Your task — Count how many lines of the listing contain "сайте", then give that number and nothing more.
____________________
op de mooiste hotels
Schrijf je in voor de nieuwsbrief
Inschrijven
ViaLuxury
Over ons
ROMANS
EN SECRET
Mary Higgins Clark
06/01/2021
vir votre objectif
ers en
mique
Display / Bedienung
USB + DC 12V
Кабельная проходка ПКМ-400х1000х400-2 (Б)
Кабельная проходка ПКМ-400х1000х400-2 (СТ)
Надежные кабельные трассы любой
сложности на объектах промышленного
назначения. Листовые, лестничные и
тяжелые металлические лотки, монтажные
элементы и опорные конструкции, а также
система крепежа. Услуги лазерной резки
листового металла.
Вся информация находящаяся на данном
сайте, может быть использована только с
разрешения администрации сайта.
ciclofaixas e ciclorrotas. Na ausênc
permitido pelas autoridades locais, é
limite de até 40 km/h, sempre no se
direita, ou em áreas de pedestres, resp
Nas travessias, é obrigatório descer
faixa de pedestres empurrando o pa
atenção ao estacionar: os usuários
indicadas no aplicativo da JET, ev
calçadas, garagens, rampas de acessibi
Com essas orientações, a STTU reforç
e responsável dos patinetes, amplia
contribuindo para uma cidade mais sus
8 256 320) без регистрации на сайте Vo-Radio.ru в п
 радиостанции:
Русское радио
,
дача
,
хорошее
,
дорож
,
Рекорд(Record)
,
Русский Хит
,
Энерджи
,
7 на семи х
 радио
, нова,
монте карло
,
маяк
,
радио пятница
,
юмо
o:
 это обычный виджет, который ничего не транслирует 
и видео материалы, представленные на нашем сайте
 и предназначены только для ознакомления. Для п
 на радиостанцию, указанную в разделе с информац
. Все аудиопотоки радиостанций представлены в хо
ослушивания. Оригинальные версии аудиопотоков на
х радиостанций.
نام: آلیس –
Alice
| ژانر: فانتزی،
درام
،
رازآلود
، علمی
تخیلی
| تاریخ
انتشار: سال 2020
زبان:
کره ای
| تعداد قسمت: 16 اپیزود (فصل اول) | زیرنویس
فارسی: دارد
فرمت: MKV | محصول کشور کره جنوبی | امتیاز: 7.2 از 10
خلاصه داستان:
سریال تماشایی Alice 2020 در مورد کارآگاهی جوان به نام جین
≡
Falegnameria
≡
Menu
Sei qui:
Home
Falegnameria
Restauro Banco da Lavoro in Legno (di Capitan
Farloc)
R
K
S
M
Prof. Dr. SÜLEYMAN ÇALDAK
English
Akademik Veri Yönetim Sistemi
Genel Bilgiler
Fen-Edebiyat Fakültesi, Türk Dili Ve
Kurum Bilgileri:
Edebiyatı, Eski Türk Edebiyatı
____________________
Output — 3